§ **Problem requirements**
No picture should appear in the copy. Transcribe exactly, and only, the lines from the one with "Mask anything matching" through the last line of the data below.

━━━━━ Data section

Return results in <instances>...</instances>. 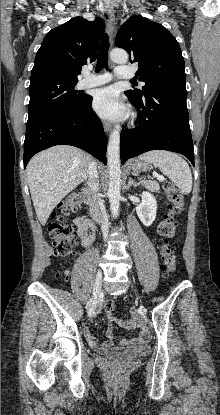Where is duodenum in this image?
Returning a JSON list of instances; mask_svg holds the SVG:
<instances>
[{
  "mask_svg": "<svg viewBox=\"0 0 220 415\" xmlns=\"http://www.w3.org/2000/svg\"><path fill=\"white\" fill-rule=\"evenodd\" d=\"M85 196L87 198V204L89 209L90 217L94 221H99L101 218V211L98 206L96 199L94 198V193L90 187L84 189Z\"/></svg>",
  "mask_w": 220,
  "mask_h": 415,
  "instance_id": "410a0bca",
  "label": "duodenum"
}]
</instances>
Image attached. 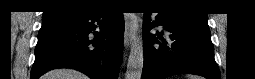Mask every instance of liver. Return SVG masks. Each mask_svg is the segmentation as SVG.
I'll list each match as a JSON object with an SVG mask.
<instances>
[{
  "label": "liver",
  "mask_w": 255,
  "mask_h": 79,
  "mask_svg": "<svg viewBox=\"0 0 255 79\" xmlns=\"http://www.w3.org/2000/svg\"><path fill=\"white\" fill-rule=\"evenodd\" d=\"M42 79H88V77L76 70L57 69L48 72Z\"/></svg>",
  "instance_id": "1"
}]
</instances>
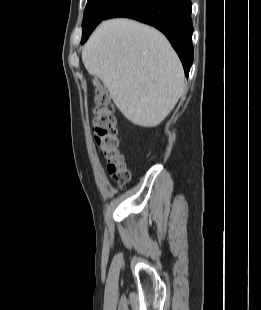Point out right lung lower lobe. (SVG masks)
<instances>
[{"label": "right lung lower lobe", "instance_id": "obj_1", "mask_svg": "<svg viewBox=\"0 0 261 310\" xmlns=\"http://www.w3.org/2000/svg\"><path fill=\"white\" fill-rule=\"evenodd\" d=\"M128 17L152 25L162 31L177 52L189 75L193 63L191 0H125L105 19ZM93 30L82 38L83 44Z\"/></svg>", "mask_w": 261, "mask_h": 310}]
</instances>
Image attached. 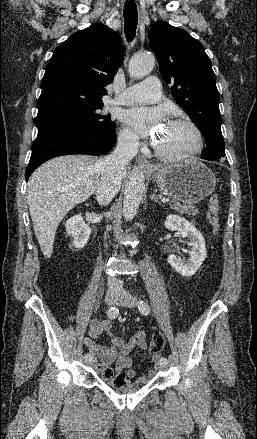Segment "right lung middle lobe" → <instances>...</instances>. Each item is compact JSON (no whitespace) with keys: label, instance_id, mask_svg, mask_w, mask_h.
Segmentation results:
<instances>
[{"label":"right lung middle lobe","instance_id":"dd1d6c3e","mask_svg":"<svg viewBox=\"0 0 257 439\" xmlns=\"http://www.w3.org/2000/svg\"><path fill=\"white\" fill-rule=\"evenodd\" d=\"M103 104L73 110L63 114L37 120L38 128L54 123H74L83 125L92 129L108 133H115V122L110 120V115H101L98 110Z\"/></svg>","mask_w":257,"mask_h":439}]
</instances>
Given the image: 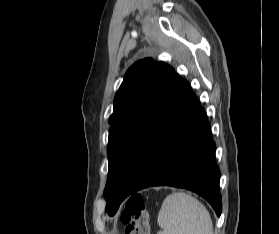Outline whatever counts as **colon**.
<instances>
[{"label":"colon","mask_w":279,"mask_h":234,"mask_svg":"<svg viewBox=\"0 0 279 234\" xmlns=\"http://www.w3.org/2000/svg\"><path fill=\"white\" fill-rule=\"evenodd\" d=\"M124 234H150L149 211L141 195L130 196L121 213Z\"/></svg>","instance_id":"colon-1"}]
</instances>
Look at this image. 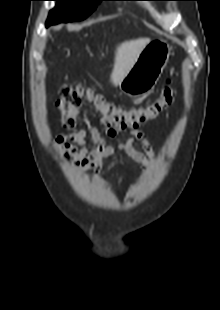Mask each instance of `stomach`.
Wrapping results in <instances>:
<instances>
[{
  "mask_svg": "<svg viewBox=\"0 0 220 310\" xmlns=\"http://www.w3.org/2000/svg\"><path fill=\"white\" fill-rule=\"evenodd\" d=\"M170 46L162 39L150 41L135 64L119 83L120 90L131 97L148 94L156 85L170 56Z\"/></svg>",
  "mask_w": 220,
  "mask_h": 310,
  "instance_id": "obj_1",
  "label": "stomach"
}]
</instances>
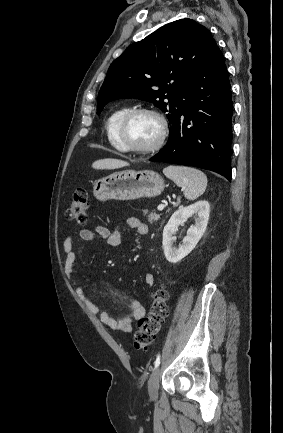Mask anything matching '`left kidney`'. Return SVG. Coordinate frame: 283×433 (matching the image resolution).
<instances>
[{
  "instance_id": "1",
  "label": "left kidney",
  "mask_w": 283,
  "mask_h": 433,
  "mask_svg": "<svg viewBox=\"0 0 283 433\" xmlns=\"http://www.w3.org/2000/svg\"><path fill=\"white\" fill-rule=\"evenodd\" d=\"M209 212V202L201 200L187 207H181L173 213L164 227L162 241L165 257L170 263L181 261L195 248L206 230ZM192 215L197 216L195 224L188 229L182 244L175 247L173 245L175 241L174 235L178 231V226Z\"/></svg>"
}]
</instances>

━━━━━━━━━━

§ **Solution to the exercise**
Mask anything matching '`left kidney`'. Return SVG. Coordinate frame: 283×433 (matching the image resolution).
<instances>
[{
  "instance_id": "1",
  "label": "left kidney",
  "mask_w": 283,
  "mask_h": 433,
  "mask_svg": "<svg viewBox=\"0 0 283 433\" xmlns=\"http://www.w3.org/2000/svg\"><path fill=\"white\" fill-rule=\"evenodd\" d=\"M209 212V202L201 200L187 207H181L173 213L164 227L162 241L165 257L170 263L181 261L195 248L206 230ZM192 215L197 216L195 224L188 229L182 244L175 247L173 245L175 241L174 235L178 231V226Z\"/></svg>"
}]
</instances>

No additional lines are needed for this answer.